Sandboxing

[jacobsebek]

As if the fact that the compiler automatically registers functions that allow executing arbitrary code on the host machine wasn't sad enough, external functions cannot even be removed or overwritten because of this.

While this is a single GitHub issue, it's more of a symptom of an entire cascade of security atrocities I have noticed in the design of the language. If I myself don't find the time for this, I strongly advise anyone interested to carefully rethink the integration of Umka as an embedded language and ideally make it as minimal by default in that mode. This lack of sandboxing and other issues like arbitrary C function prototypes render Umka down-right unusable for any serious embedded applications where the goal is to provide a safe, controlled environment to execute untrusted code (imagine any place where 3rd party Umka code is desired, such as a game client fetching custom plug-ins from a server.) It wouldn't even be shameful to just not pretend that Umka is an embeddable language and focus the efforts on the (C-extendable) stand-alone build.

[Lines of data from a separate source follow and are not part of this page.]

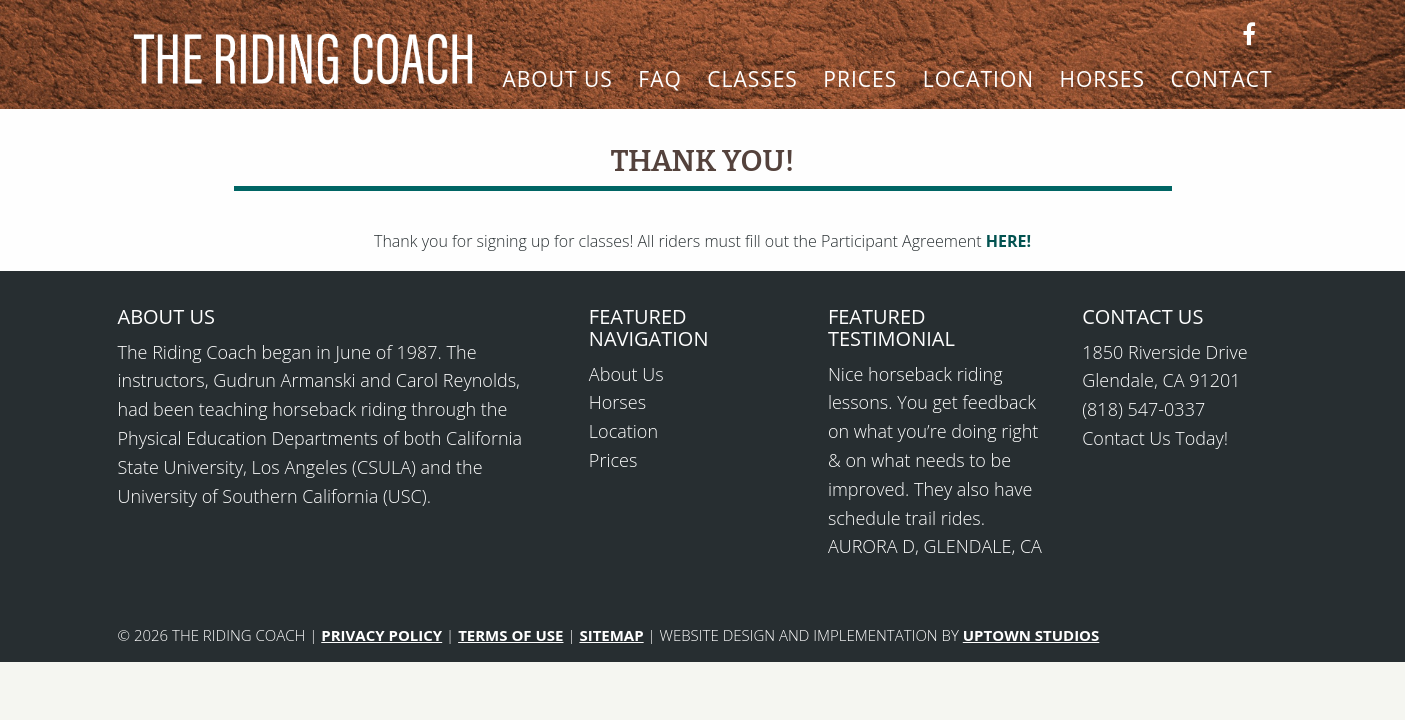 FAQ (659, 81)
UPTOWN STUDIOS (1031, 635)
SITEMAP (611, 635)
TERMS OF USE (510, 635)
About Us (558, 81)
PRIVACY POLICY (381, 635)
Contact (1221, 81)
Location (978, 81)
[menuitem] (558, 89)
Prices (860, 81)
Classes (752, 81)
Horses (1102, 81)
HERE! (1008, 241)
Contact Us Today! (1155, 438) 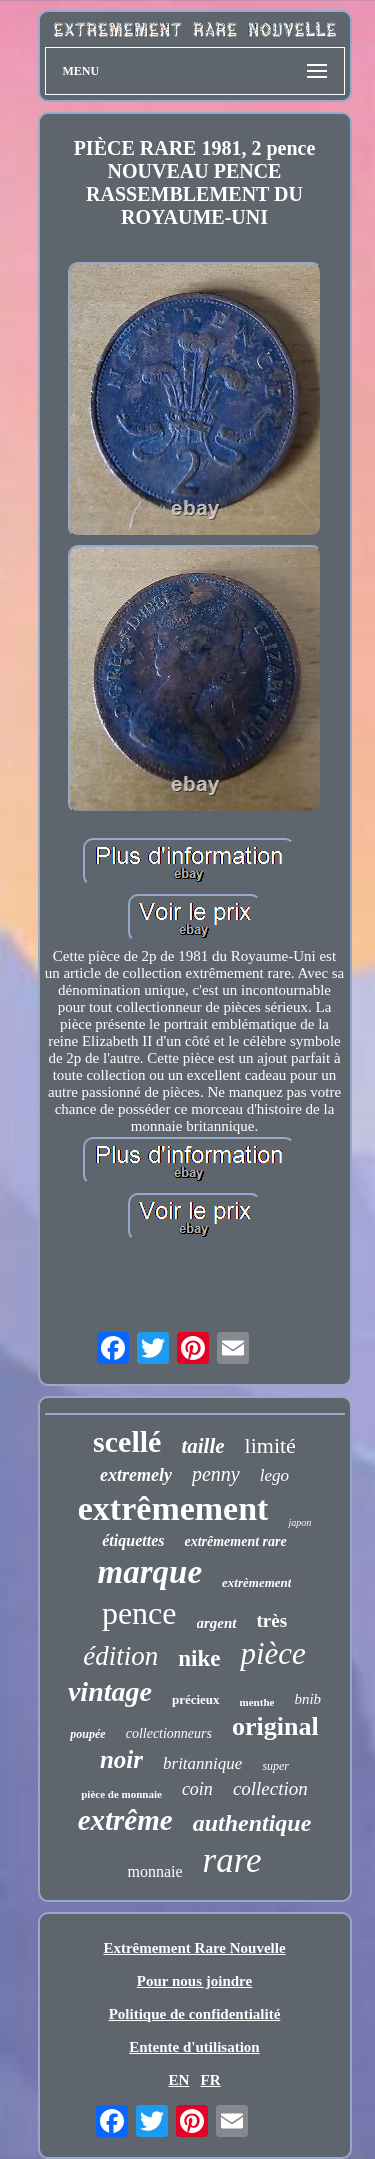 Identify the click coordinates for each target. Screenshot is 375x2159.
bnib (307, 1699)
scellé (127, 1441)
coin (197, 1789)
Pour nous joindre (194, 1981)
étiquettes (133, 1540)
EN (178, 2080)
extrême (125, 1820)
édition (120, 1656)
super (275, 1766)
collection (270, 1788)
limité (270, 1445)
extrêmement (173, 1508)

I think that in its essence, Umka is a very nice and clean language with a lot of potential, but we should perhaps get our goals straight.

[vtereshkov]

@jacobsebek Yes, there are some known issues that may cause vulnerabilities (#82, #83). However, I would like to discuss all these issues in the context of a real-life project where they become critical. What potential usages are you considering? Why is sandboxing so important for your project?

I would also prefer to split the problems into several GitHub issues for better tracking. "An entire cascade of security atrocities" is too vague and emotional to be a statement of a problem.

Last but not least, Umka is already used as an embedded language. I'm not going to declare these usages accidental, unintended or undesirable.

[skejeton]

The real problem will arise from network user scripts. For example a game like Garry's Mod needs to run Lua on client side, the Lua code must be properly sandboxed or otherwise you can execute arbitrary code. This mostly does not pose a problem when you use Umka as a language for scripting local game files, however downloading untrusted scripts automatically (which in some scenarios is very likely), will make a huge security problem.

[jacobsebek]

Yes, and even when not downloaded automatically, you can't trust any Umka code from 3rd parties. A sandboxed environment would give you the guarantee of not doing weird stuff, as long as you can trust the host application that embeds Umka and Umka itself.

This is a fundamental trait I thought any embedded language should put as the number one priority, but indeed, to paraphrase Vasiliy, it's not a vulnerability until it's a vulnerability.

[vtereshkov]

For now, a simple sandbox mode is implemented. umkaInit() accepts two additional boolean flags that control whether the Umka script can access the file system and whether it can run native code from shared libraries (UMIs).

@skejeton @marekmaskarinec Please notice that the umkaInit() signature has changed.

[skejeton]

@vtereshkov does this remove system function from stdlib?

[skejeton]

I think @jacobsebek is overly cautious about third party code. It's a threat, but so long you consensually download it, the responsibility is on you. The good reason for not sandboxing is allowing a wider range of functions. This is interesting for things like game mods where you can load a UMI module to do something faster or to interact with a certain API. Minecraft Java certainly is the prime example of that. Community has made correct institutions to manage trusted mods. And I've never got any malware from a Minecraft mod.

Same with Terraria, except there's a curated mod list. On the other having sandboxed mods is nice for all community content to be trusted. It's certainly nice to have sandbox out of the box.

[vtereshkov]

@vtereshkov does this remove system function from stdlib?

@skejeton Yes, it does. Or, more precisely, it replaces this function with a stub.